Abstract

Intra-adrenal paraganglioma (also called pheochromocytoma) is a chromaffin cell tumor that arises in the adrenal medulla and produces excess catecholamines. Paraganglioma can also be located in the extra-adrenal area. The incidence rate of intra-adrenal and extra-adrenal paraganglioma is about 1 case per 2.500-6.500 population, highest incidence at 40-50 years old, and distribution is the same in males and females. Intra-adrenal paraganglioma in pediatrics is more familial, bilateral, multifocal, and malignant.

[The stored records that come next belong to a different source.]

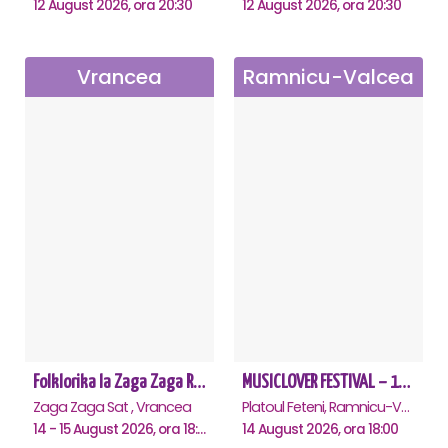
12 August 2026, ora 20:30
12 August 2026, ora 20:30
Vrancea
Ramnicu-Valcea
Folklorika la Zaga Zaga Resort - Anulat
MUSICLOVER FESTIVAL – 14 August – Puya, Johny Romano, Shift, Badd G, DJ Matei & Bogdanov
Zaga Zaga Sat , Vrancea
Platoul Feteni, Ramnicu-Valcea
14 - 15 August 2026, ora 18:00
14 August 2026, ora 18:00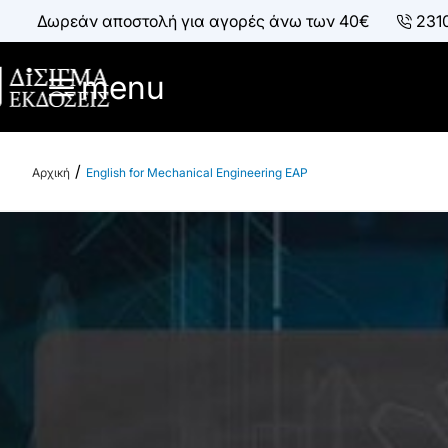
Δωρεάν αποστολή για αγορές άνω των 40€
231
menu
English for Mechanical Engineering EAP
h
o
m
e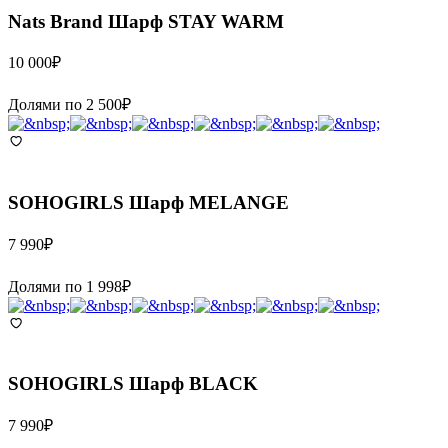
Nats Brand
Шарф STAY WARM
10 000
₽
Долями по
2 500
₽
SOHOGIRLS
Шарф MELANGE
7 990
₽
Долями по
1 998
₽
SOHOGIRLS
Шарф BLACK
7 990
₽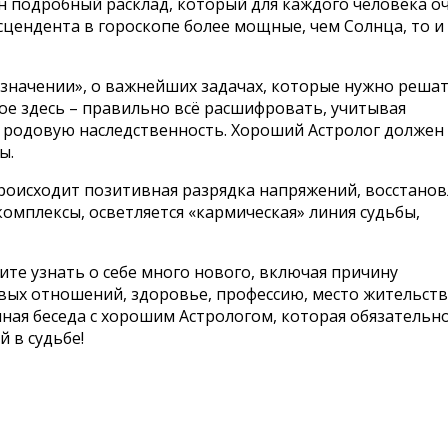
ен подробный расклад, который для каждого человека о
цендента в гороскопе более мощные, чем Солнца, то и
значении», о важнейших задачах, которые нужно решат
ое здесь – правильно всё расшифровать, учитывая
 родовую наследственность. Хороший Астролог должен
ы.
происходит позитивная разрядка напряжений, восстано
комплексы, осветляется «кармическая» линия судьбы,
ите узнать о себе много нового, включая причину
вых отношений, здоровье, профессию, место жительств
ная беседа с хорошим Астрологом, которая обязательн
 в судьбе!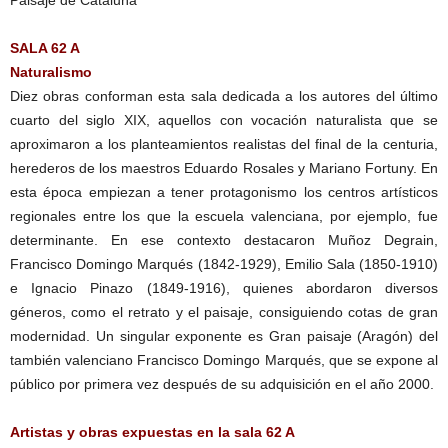
SALA 62 A
Naturalismo
Diez obras conforman esta sala dedicada a los autores del último
cuarto del siglo XIX, aquellos con vocación naturalista que se
aproximaron a los planteamientos realistas del final de la centuria,
herederos de los maestros Eduardo Rosales y Mariano Fortuny. En
esta época empiezan a tener protagonismo los centros artísticos
regionales entre los que la escuela valenciana, por ejemplo, fue
determinante. En ese contexto destacaron Muñoz Degrain,
Francisco Domingo Marqués (1842-1929), Emilio Sala (1850-1910)
e Ignacio Pinazo (1849-1916), quienes abordaron diversos
géneros, como el retrato y el paisaje, consiguiendo cotas de gran
modernidad. Un singular exponente es Gran paisaje (Aragón) del
también valenciano Francisco Domingo Marqués, que se expone al
público por primera vez después de su adquisición en el año 2000.
Artistas y obras expuestas en la sala 62 A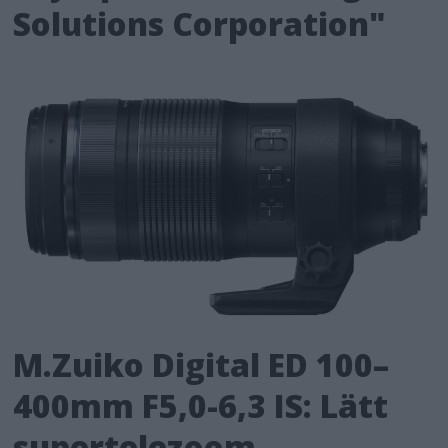
Solutions Corporation"
M.Zuiko Digital ED 100–
400mm F5,0-6,3 IS: Lätt
supertelezoom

In children, the incidence rate of these tumors was 8.86%, the ratio of boys to girls was 2:1, and the average age of 11. This article reports a case, of a 15 years old boy with severe headaches, recurrent seizures, and a hypertension crisis (143/103-220/110 mmHg). MSCT scan of abdominal showed solid mass heterogeneous with central necrotic multiple in the supero-anterior of the left and right kidneys and on the right anterolateral aorta as high as CV L2, impressive adrenal gland mass and extra-adrenal, suspect pheochromocytoma. Performed surgery, routine histopathological examination, and Immunohistochemistry. Macroscopic examination showed an oval round shape mass of left and right adrenal tumors as well as the paraaortic, a smooth outer surface of the capsular, with yellowish brown color mass tumor at cut surface, supple consistency. Microscopic examination showing adrenal gland and paraaortic tissue with fibrous capsule contains proliferation of neoplastic cells forming a nested alveolar (Zellballen) pattern with a round oval to polygonal cells, granular eosinophilic cytoplasm, round oval nuclei, surrounded by sustentacular cells. Chromogranin A and S-100 are positive. The case was concluded by clinical findings, histopathological, and immunohistochemistry as intra-adrenal paraganglioma and paraganglioma of paraaortic.